In 2018, a contract was signed with Flensburger Schiffbau-Gesellschaft.
In 2020, it was mutually agreed between TT-Line and FSG that FSG would not build the new vessels. TT-Line signed a Memorandum of Understanding with RMC and commenced contract negotiations and agreed final design specifications.
The TT-Line Board submitted an updated business case following a unanimous Board recommendation that TT-Line sign a new ship construction contract with RMC.
That recommendation was considered and subsequently not endorsed by the Shareholder Minsters.
A Reaction from Incat
Robert Clifford, Chairman Incat, has already announced that his company looks forward to work together with the soon-to-be-established Bass Strait Taskforce.

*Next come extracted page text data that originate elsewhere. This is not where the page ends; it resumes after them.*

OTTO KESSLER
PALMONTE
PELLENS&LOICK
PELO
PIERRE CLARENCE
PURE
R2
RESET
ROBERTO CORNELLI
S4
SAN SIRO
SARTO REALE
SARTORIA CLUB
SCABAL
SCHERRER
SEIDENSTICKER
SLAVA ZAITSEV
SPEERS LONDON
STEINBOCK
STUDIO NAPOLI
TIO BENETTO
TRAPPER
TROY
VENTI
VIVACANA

“With a highly skilled workforce of over 600 people directly employed in Tasmania, and many thousands more supported through sub-contract and supplier arrangements throughout the country, Incat are supportive of keeping Australian dollars within Australia and maintaining and indeed growing the employment opportunities for all Australians during these troubled times.”
A Reaction from RMC
“The situation is naturally unfortunate for RMC, but we are pleased to say that the withdrawal does not cause any immediate re-structuring at RMC,” says Jyrki Heinimaa, CEO, RMC.
RMC is currently building the AURORA BOTNIA ropax for Wasaline. In addition, production of the shuttle ferry MYSTAR for Tallink Grupp, started in April. Furthermore, last autumn, RMC signed a Contract with the Finnish Navy regarding the construction of four multi-role corvettes.